In pub-sub communications, a controller originates a connection to a broker—either on premises or in the cloud—and then publishes data and/or subscribes to data from the broker. Because the connection originated behind the firewall, no firewall rules for open ports are necessary, and data can travel securely both ways.

Encryption and certificate management: Your control system is as important as your bank and requires the same level of data security. Data transmitted on any untrusted network should be encrypted (read more at http://awgo.to/encryption). A controller that provides data encryption and ways to manage security certificates (which verify that a device is actually what it says it is) helps you build a more secure network.

User accounts: Can anyone access your controller, or does it require a username and password? User authentication (read more at http://awgo.to/useraccounts) is a basic network security feature, yet one that’s missing in most automation products. Look for a controller that does not ship with default user credentials, so you’re forced to choose a unique username and password when you first configure it.

Also look for the ability to set up users (people and software) with complex passwords and account levels that offer different permissions depending on the user’s needs. Limit users to the specific data and controls each requires. For example, an operator might need to control a process, while a manager just needs production data, and a cloud service requires a small subset of data from a few machines.

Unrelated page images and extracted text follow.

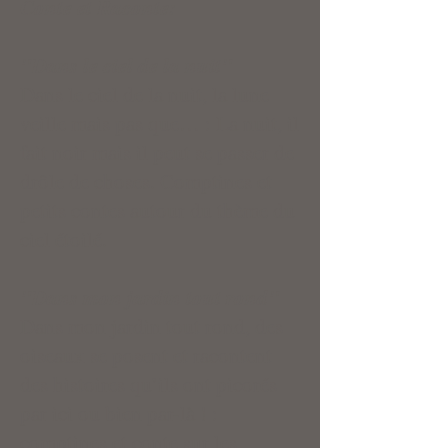
Conte et Raconte:
"Dans le ciel de la nuit"
Dans le ciel de la nuit, la lune
veille mais pas que… : La nuit, il
fait noir mais il peut se passer de
drôle de choses. Comptines et
petits contes autour du thème du
ciel étoilé.
"Dans mon jardin tout rond"
Dans mon jardin tout rond, des
oiseaux se posent et racontent
des histoires qu’ils ont picorés
par ici ou bien par-là ! :
comptines et conte sur les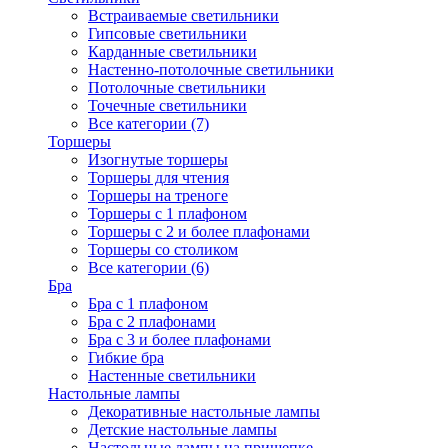
Встраиваемые светильники
Гипсовые светильники
Карданные светильники
Настенно-потолочные светильники
Потолочные светильники
Точечные светильники
Все категории (7)
Торшеры
Изогнутые торшеры
Торшеры для чтения
Торшеры на треноге
Торшеры с 1 плафоном
Торшеры с 2 и более плафонами
Торшеры со столиком
Все категории (6)
Бра
Бра с 1 плафоном
Бра с 2 плафонами
Бра с 3 и более плафонами
Гибкие бра
Настенные светильники
Настольные лампы
Декоративные настольные лампы
Детские настольные лампы
Настольные лампы на прищепке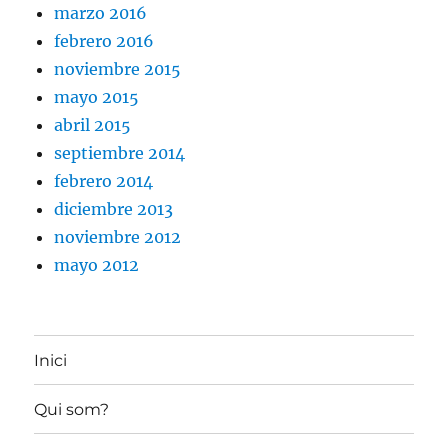
marzo 2016
febrero 2016
noviembre 2015
mayo 2015
abril 2015
septiembre 2014
febrero 2014
diciembre 2013
noviembre 2012
mayo 2012
Inici
Qui som?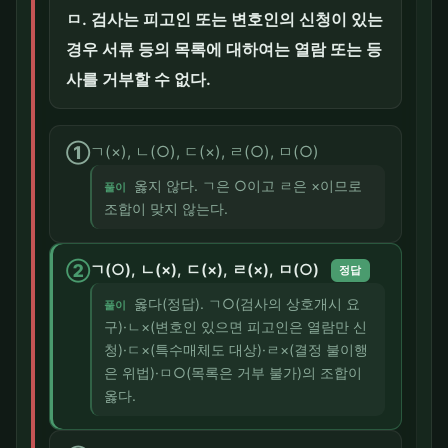
ㅁ. 검사는 피고인 또는 변호인의 신청이 있는
경우 서류 등의 목록에 대하여는 열람 또는 등
사를 거부할 수 없다.
①
ㄱ(×), ㄴ(○), ㄷ(×), ㄹ(○), ㅁ(○)
옳지 않다. ㄱ은 ○이고 ㄹ은 ×이므로
풀이
조합이 맞지 않는다.
②
ㄱ(○), ㄴ(×), ㄷ(×), ㄹ(×), ㅁ(○)
정답
옳다(정답). ㄱ○(검사의 상호개시 요
풀이
구)·ㄴ×(변호인 있으면 피고인은 열람만 신
청)·ㄷ×(특수매체도 대상)·ㄹ×(결정 불이행
은 위법)·ㅁ○(목록은 거부 불가)의 조합이
옳다.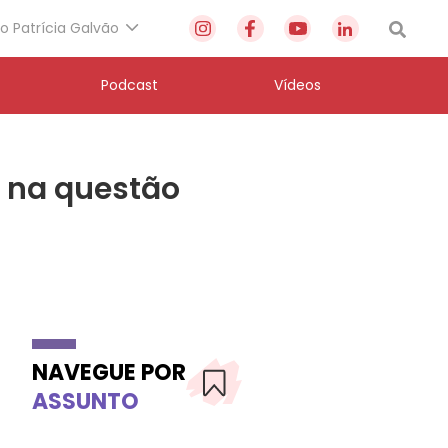
to Patrícia Galvão
Podcast
Vídeos
J na questão
NAVEGUE POR
ASSUNTO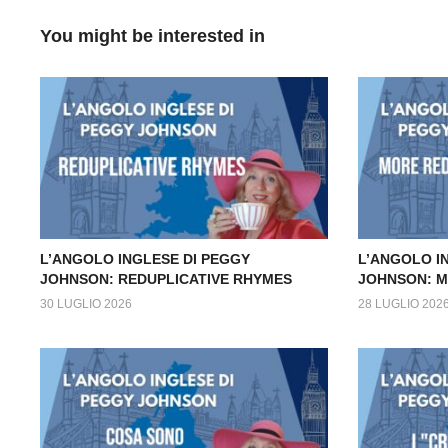
You might be interested in
L’ANGOLO INGLESE DI PEGGY
L’ANGOLO I
JOHNSON: REDUPLICATIVE RHYMES
JOHNSON: M
30 LUGLIO 2026
28 LUGLIO 202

And remember—you can use all these security features, but if your passwords aren’t strong, your system can’t be secure. Use long, complex passphrases and a password manager if available.

 

The bottom line

Cybersecurity for automation and IIoT applications—as for any digital network—is a complex issue with different implications depending on your organization and your system. Security requirements constantly change as your system evolves; but starting with some built-in security tools can help you design and maintain a more secure automation system.